Arthur scorned to speak to so vile a man or to fight him with his sword. He simply let the drunkard, stretching out from his horse to strike, fall head-heavy, over from the castle causeway to the swamp below.
Then all the Round Table Knights roared and shouted, leaped down on the fallen man, trampled out his face in the mire, sank his head so that it could not be seen, and, still shouting, sprang through the open doors among the people within. They hurled their swords right and left on men and women, hurled over the tables and the wines and slew and slew until all the rafters rang with yells and all the pavements streamed with blood.
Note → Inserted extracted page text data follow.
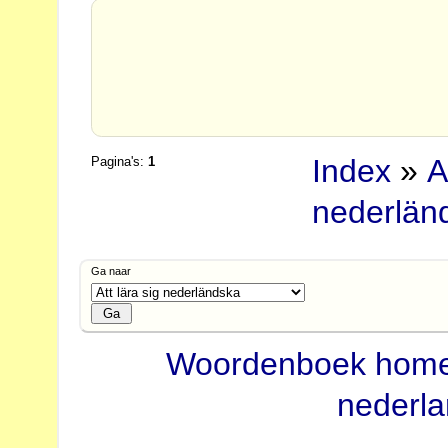
Index
»
A
Pagina's:
1
nederlän
Ga naar
Woordenboek hom
nederl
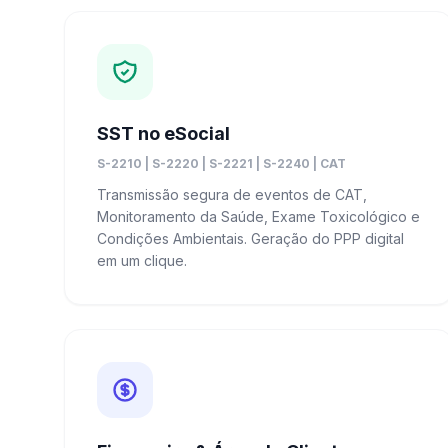
SST no eSocial
S-2210 | S-2220 | S-2221 | S-2240 | CAT
Transmissão segura de eventos de CAT,
Monitoramento da Saúde, Exame Toxicológico e
Condições Ambientais. Geração do PPP digital
em um clique.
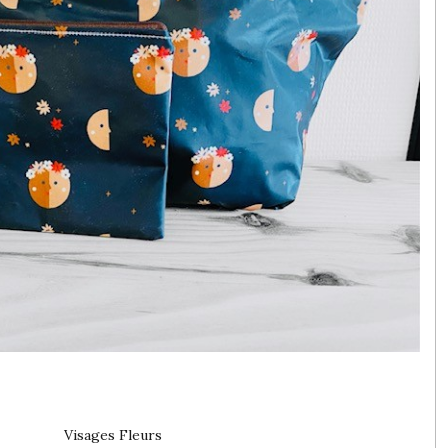
Visages Fleurs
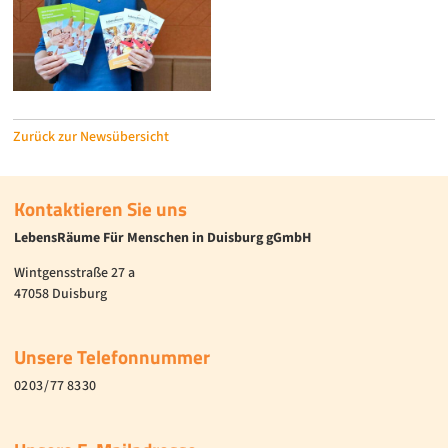
Zurück zur Newsübersicht
Kontaktieren Sie uns
LebensRäume Für Menschen in Duisburg gGmbH
Wintgensstraße 27 a
47058 Duisburg
Unsere Telefonnummer
02 03 / 77 83 30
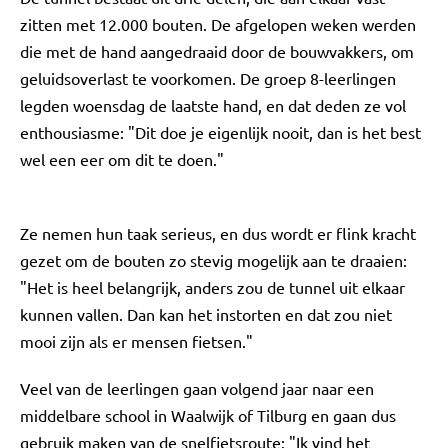
zitten met 12.000 bouten. De afgelopen weken werden
die met de hand aangedraaid door de bouwvakkers, om
geluidsoverlast te voorkomen. De groep 8-leerlingen
legden woensdag de laatste hand, en dat deden ze vol
enthousiasme: "Dit doe je eigenlijk nooit, dan is het best
wel een eer om dit te doen."
Ze nemen hun taak serieus, en dus wordt er flink kracht
gezet om de bouten zo stevig mogelijk aan te draaien:
"Het is heel belangrijk, anders zou de tunnel uit elkaar
kunnen vallen. Dan kan het instorten en dat zou niet
mooi zijn als er mensen fietsen."
Veel van de leerlingen gaan volgend jaar naar een
middelbare school in Waalwijk of Tilburg en gaan dus
gebruik maken van de snelfietsroute: "Ik vind het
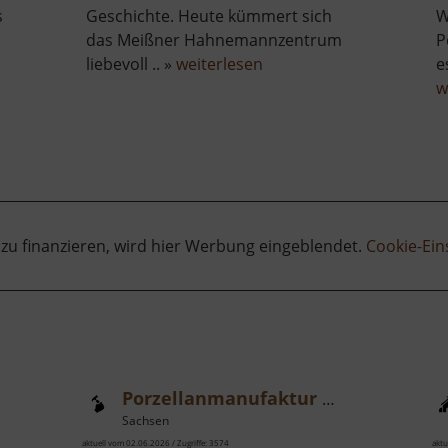
s
Geschichte. Heute kümmert sich
W
das Meißner Hahnemannzentrum
P
über
liebevoll .. »
weiterlesen
e
rtusburg
Kloster
w
Heilig
Kreuz
 zu finanzieren, wird hier Werbung eingeblendet.
Cookie-Ein
Porzellanmanufaktur Meißen
Sachsen
aktuell vom 02.06.2026 / Zugriffe: 3574
aktu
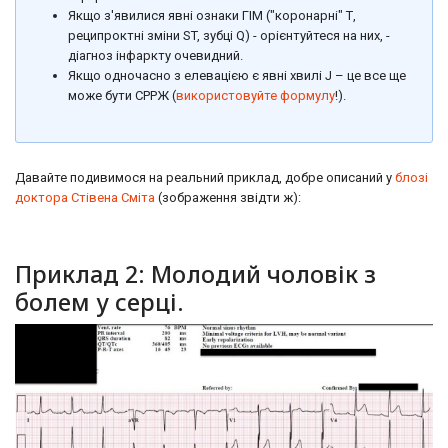
Якщо з'явилися явні ознаки ГІМ ("коронарні" Т,
реципроктні зміни ST, зубці Q) - орієнтуйтеся на них, -
діагноз інфаркту очевидний.
Якщо одночасно з елевацією є явні хвилі J – це все ще
може бути СРРЖ (
використовуйте формулу
!).
Давайте подивимося на реальний приклад, добре описаний у
блозі
доктора Стівена Сміта
(зображення звідти ж):
Приклад 2: Молодий чоловік з
болем у серці.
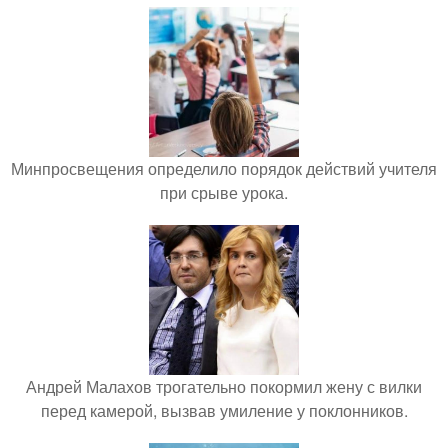
Минпросвещения определило порядок действий учителя
при срыве урока.
Андрей Малахов трогательно покормил жену с вилки
перед камерой, вызвав умиление у поклонников.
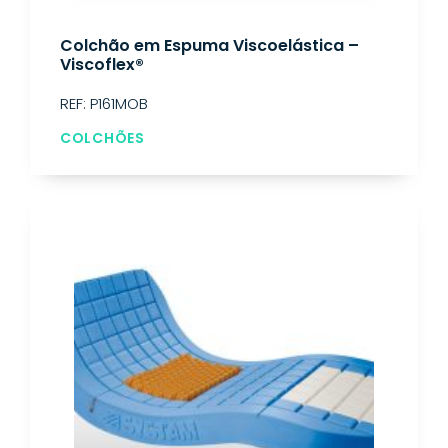
Colchão em Espuma Viscoelástica –
Viscoflex®
REF: P161MOB
COLCHÕES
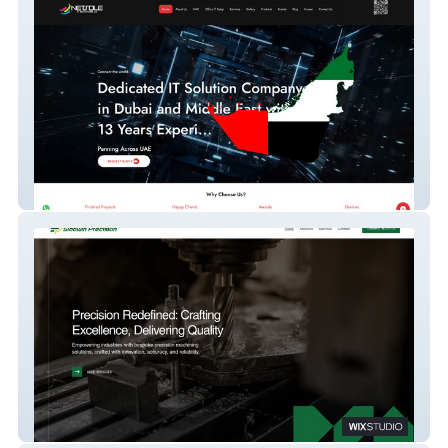
Netsole IT
Siddwinprecision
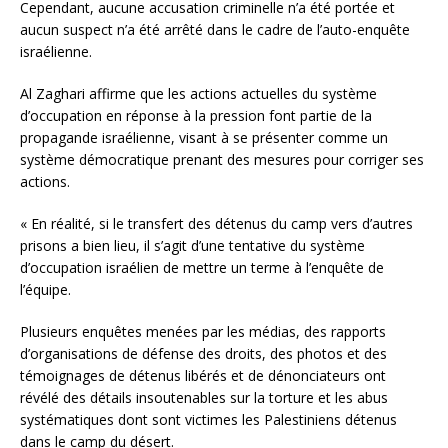
Cependant, aucune accusation criminelle n’a été portée et
aucun suspect n’a été arrêté dans le cadre de l’auto-enquête
israélienne.
Al Zaghari affirme que les actions actuelles du système
d’occupation en réponse à la pression font partie de la
propagande israélienne, visant à se présenter comme un
système démocratique prenant des mesures pour corriger ses
actions.
« En réalité, si le transfert des détenus du camp vers d’autres
prisons a bien lieu, il s’agit d’une tentative du système
d’occupation israélien de mettre un terme à l’enquête de
l’équipe.
Plusieurs enquêtes menées par les médias, des rapports
d’organisations de défense des droits, des photos et des
témoignages de détenus libérés et de dénonciateurs ont
révélé des détails insoutenables sur la torture et les abus
systématiques dont sont victimes les Palestiniens détenus
dans le camp du désert.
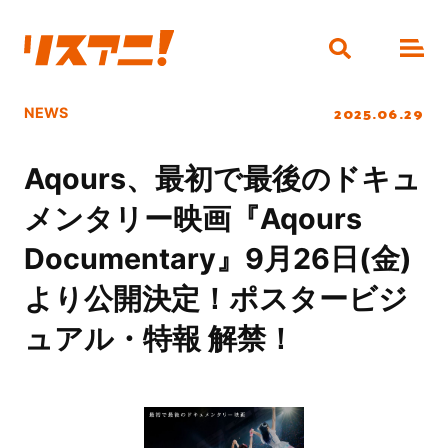
2025.06.29
NEWS
Aqours、最初で最後のドキュ
メンタリー映画『Aqours
Documentary』9月26日(金)
より公開決定！ポスタービジ
ュアル・特報 解禁！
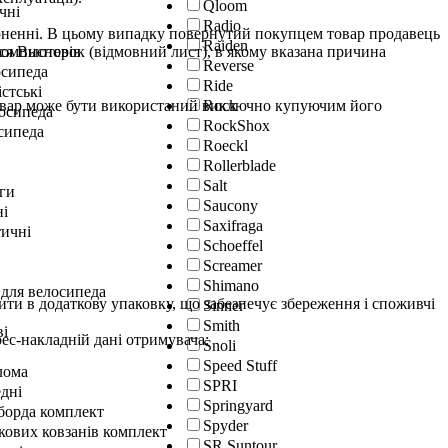
Qloom
чні
Radio
ерненні. В цьому випадку повернутий покупцем товар продавець
Raiden
ся Висновок (відмовний лист), в якому вказана причина
окомпьютерів
Reverse
осипеда
Ride
істські
й товар може бути використаний виключно купуючим його
Rock
лосипеда
RockShox
сипеда
Roeckl
Rollerblade
Salt
ги
Saucony
ні
Saxifraga
ичні
Schoeffel
Screamer
Shimano
 для велосипеда
тити в додаткову упаковку, що забезпечує збереження і споживчі
Sinner
Smith
ві
ес-накладній дані отримувача:
Snoli
Speed Stuff
лома
SPRI
дні
Springyard
гборда комплект
Spyder
кових ковзанів комплект
SR Suntour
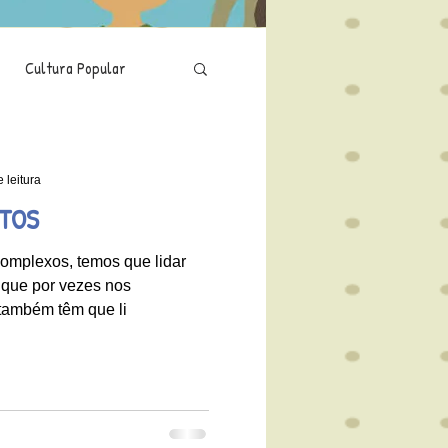
Cultura Popular
Saúde
Isolamento
 leitura
NTOS
mplexos, temos que lidar
que por vezes nos
 também têm que li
Then they set the tower all afire and half the night through it flushed the long low meadows and marshlands and lazily plunging sea with its flames. That was how Arthur made the ways of the island safe from one shore to the other.
Sir Tristram, not many nights after, reached Tintagil, where Isolt, the White, lived in a crown of towers, where she now sat with the low sea-sunset glorying her hair and glossy throat, thinking of him and of Mark, her Cornish lord.
When Tristram's footsteps came grinding up the tower steps she flushed, started out to meet him and threw her white arms about him.
"Not Mark, not Mark!" she cried. "At first your footsteps fluttered me, for Mark steals into his own castle like a cat."
"No, it's I," said Sir Tristram, "and don't think about your Mark any more, for he isn't yours any longer."
"But listen," she cried, "to-day he went away for a three days' hunt, he said, and that means that he may be back in an hour for that's his way. My God, my hate for him is as strong as my love for you. Let me tell you how I sat here one evening thinking of you, one black midsummer night, all alone, dreaming of you, and sometimes speaking your name aloud, when suddenly there Mark stood behind me, for that's his way to steal behind one in the dark.
"'Tristram has married her!' he hissed out and then this tower shook with such a roar that I swooned away."
"Come," cried Sir Tristram, laughing, "never mind, I'm hungry, give me some meat and wine."
So they ate and drank, talked and laughed about Mark with his long crane-like legs, and Sir Tristram took a harp and sang a song. Then while the last light of the day glimmered away he swung the ruby necklace before Isolt.